#### [Task item]
Each line below that carries the string "Bajaj" must appear in the answer.

=== Section Start ===

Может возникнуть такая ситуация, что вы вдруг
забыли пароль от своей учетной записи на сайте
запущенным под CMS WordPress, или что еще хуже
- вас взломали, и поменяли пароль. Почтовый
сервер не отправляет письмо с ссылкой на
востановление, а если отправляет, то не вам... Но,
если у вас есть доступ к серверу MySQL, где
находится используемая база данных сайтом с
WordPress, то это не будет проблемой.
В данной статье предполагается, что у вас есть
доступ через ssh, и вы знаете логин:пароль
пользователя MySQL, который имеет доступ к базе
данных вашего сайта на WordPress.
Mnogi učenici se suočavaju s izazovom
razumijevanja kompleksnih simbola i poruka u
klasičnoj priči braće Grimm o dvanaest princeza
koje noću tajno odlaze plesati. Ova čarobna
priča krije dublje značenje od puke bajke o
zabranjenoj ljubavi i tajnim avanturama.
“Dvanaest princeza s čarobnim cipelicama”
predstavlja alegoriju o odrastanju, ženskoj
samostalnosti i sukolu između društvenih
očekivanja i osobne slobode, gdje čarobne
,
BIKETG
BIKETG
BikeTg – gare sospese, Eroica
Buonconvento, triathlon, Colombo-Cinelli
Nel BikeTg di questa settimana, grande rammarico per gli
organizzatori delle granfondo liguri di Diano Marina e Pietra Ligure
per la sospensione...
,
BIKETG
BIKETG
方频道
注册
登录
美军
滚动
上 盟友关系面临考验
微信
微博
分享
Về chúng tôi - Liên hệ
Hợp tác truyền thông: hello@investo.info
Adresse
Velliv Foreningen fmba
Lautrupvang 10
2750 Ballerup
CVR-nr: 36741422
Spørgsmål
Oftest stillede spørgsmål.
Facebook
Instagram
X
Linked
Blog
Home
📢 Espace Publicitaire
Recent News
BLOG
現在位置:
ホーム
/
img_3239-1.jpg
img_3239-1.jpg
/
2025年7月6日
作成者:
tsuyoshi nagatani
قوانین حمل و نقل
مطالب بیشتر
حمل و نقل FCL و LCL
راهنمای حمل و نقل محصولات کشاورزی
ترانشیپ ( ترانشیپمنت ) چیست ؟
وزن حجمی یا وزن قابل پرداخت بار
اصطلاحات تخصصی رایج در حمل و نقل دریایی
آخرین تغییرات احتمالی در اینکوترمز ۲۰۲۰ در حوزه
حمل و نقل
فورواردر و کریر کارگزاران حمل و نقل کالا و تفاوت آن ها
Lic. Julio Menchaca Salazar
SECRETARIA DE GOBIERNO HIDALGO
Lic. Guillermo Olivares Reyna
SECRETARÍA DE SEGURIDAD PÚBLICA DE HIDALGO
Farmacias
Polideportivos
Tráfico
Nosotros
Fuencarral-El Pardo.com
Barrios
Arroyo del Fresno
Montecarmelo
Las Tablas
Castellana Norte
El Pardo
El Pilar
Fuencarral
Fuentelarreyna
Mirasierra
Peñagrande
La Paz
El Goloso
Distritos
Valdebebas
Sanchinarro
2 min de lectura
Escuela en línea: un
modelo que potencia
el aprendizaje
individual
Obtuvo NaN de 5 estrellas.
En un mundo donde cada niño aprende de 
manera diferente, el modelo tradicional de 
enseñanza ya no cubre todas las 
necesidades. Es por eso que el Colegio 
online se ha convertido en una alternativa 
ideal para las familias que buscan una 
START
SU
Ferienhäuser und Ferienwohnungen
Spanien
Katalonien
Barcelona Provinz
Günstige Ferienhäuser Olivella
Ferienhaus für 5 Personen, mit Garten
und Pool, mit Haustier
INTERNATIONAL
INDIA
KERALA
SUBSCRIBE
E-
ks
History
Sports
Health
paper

=== Section End ===
=== Section Start ===

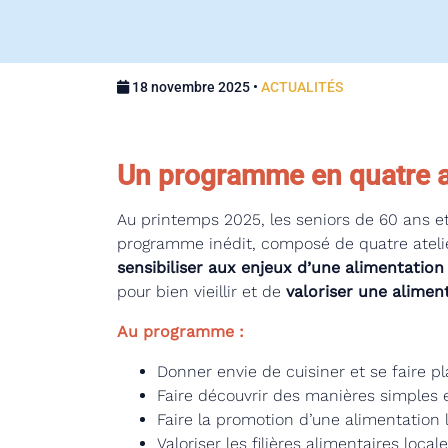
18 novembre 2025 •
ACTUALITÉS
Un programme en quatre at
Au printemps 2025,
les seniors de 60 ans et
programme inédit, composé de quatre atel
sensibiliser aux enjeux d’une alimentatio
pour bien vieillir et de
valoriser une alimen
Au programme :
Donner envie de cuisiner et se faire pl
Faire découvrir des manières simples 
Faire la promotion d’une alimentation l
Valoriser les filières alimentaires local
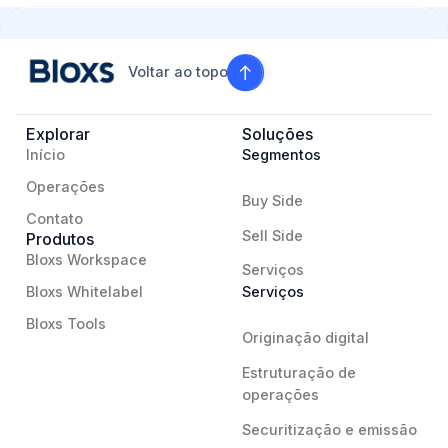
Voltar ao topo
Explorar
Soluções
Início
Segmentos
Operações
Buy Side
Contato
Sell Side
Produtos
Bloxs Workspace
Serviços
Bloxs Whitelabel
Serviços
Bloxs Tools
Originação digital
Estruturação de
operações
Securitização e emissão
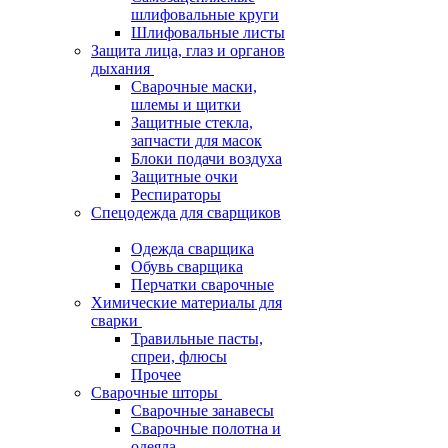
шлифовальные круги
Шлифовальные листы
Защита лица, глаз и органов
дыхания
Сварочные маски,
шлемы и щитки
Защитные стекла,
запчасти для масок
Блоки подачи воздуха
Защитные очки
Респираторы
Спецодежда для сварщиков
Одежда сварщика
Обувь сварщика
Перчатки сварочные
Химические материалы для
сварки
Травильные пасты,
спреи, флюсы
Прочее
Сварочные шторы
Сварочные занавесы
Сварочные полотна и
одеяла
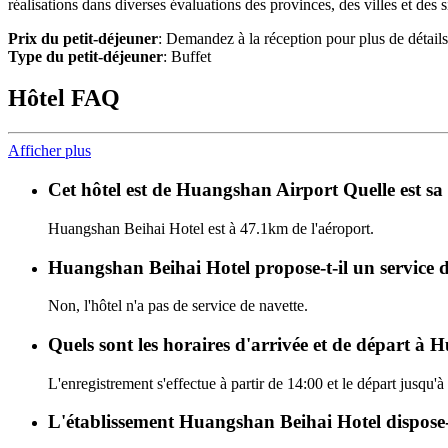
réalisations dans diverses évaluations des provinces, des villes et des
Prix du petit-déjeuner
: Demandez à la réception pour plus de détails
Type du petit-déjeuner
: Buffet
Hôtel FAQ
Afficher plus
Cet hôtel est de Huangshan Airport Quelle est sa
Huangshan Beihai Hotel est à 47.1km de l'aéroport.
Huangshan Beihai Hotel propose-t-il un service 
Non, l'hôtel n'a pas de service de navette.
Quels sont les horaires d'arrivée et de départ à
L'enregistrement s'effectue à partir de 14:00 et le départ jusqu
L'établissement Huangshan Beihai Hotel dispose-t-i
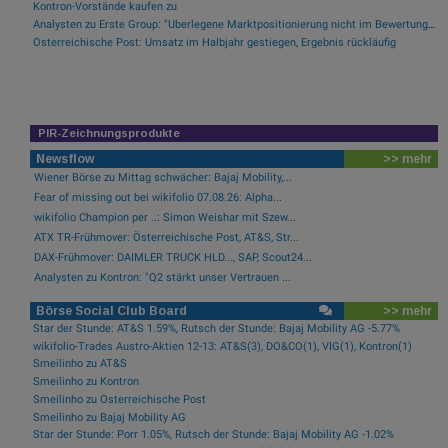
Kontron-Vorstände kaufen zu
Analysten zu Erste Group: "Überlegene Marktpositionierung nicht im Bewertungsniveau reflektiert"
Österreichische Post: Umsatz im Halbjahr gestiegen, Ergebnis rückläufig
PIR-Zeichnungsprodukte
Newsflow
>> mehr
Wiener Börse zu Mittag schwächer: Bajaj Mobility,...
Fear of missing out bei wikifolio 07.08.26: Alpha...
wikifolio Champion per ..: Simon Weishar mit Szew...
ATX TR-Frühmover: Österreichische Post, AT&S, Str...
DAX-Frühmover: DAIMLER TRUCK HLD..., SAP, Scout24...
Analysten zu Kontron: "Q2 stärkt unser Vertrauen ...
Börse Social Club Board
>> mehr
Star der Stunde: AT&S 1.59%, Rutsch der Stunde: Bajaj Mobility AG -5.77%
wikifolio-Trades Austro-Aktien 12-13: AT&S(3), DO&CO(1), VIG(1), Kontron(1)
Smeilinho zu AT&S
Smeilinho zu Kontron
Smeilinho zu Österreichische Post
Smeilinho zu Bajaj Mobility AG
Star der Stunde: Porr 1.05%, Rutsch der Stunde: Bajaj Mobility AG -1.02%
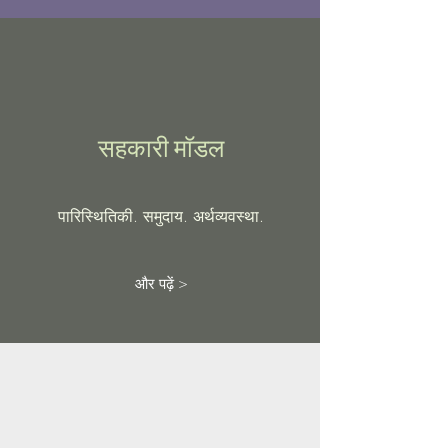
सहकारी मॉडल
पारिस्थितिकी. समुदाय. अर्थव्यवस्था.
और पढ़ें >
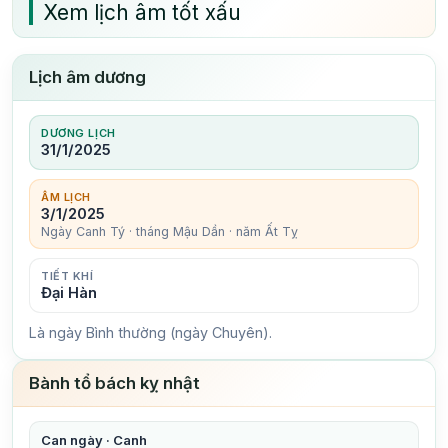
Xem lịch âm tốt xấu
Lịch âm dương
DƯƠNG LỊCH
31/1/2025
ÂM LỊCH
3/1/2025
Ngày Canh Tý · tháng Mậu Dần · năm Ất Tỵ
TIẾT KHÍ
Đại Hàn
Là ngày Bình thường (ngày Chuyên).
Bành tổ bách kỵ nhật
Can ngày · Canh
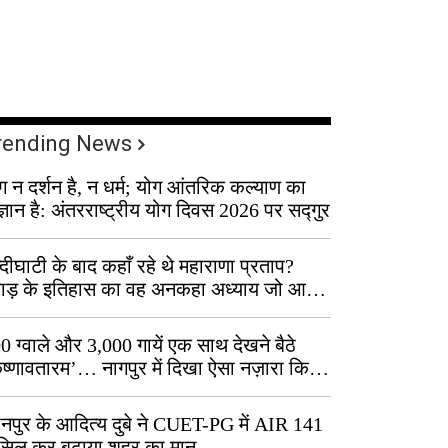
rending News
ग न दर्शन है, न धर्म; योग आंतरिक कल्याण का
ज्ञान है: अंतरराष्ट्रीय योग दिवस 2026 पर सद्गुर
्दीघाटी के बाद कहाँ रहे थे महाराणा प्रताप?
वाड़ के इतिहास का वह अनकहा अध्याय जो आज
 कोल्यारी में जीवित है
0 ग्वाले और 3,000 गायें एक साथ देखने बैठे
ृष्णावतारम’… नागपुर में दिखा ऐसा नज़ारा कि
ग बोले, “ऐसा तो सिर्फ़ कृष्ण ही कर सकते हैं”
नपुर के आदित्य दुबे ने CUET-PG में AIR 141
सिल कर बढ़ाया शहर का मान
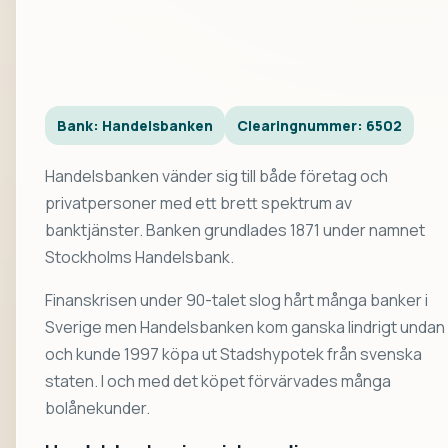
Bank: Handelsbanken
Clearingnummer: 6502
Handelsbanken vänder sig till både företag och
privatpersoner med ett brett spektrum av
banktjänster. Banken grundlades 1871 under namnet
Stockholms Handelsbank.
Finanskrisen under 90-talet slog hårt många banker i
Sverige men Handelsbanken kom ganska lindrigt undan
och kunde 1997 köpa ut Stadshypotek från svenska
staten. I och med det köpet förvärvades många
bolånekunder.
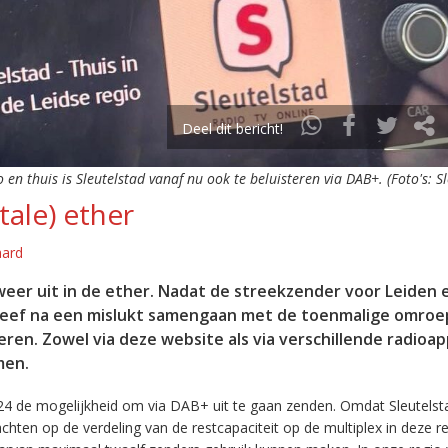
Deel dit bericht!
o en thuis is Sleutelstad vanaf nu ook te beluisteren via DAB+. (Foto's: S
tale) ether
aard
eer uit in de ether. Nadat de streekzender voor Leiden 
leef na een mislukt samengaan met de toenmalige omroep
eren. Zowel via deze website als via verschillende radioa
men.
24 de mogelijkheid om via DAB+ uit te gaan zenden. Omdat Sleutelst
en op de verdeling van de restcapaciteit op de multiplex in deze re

=== Section End ===

#### [Exercise solution]
Wiener Börse zu Mittag schwächer: Bajaj Mobility,...
Star der Stunde: AT&S 1.59%, Rutsch der Stunde: Bajaj Mobility AG -5.77%
Smeilinho zu Bajaj Mobility AG
Star der Stunde: Porr 1.05%, Rutsch der Stunde: Bajaj Mobility AG -1.02%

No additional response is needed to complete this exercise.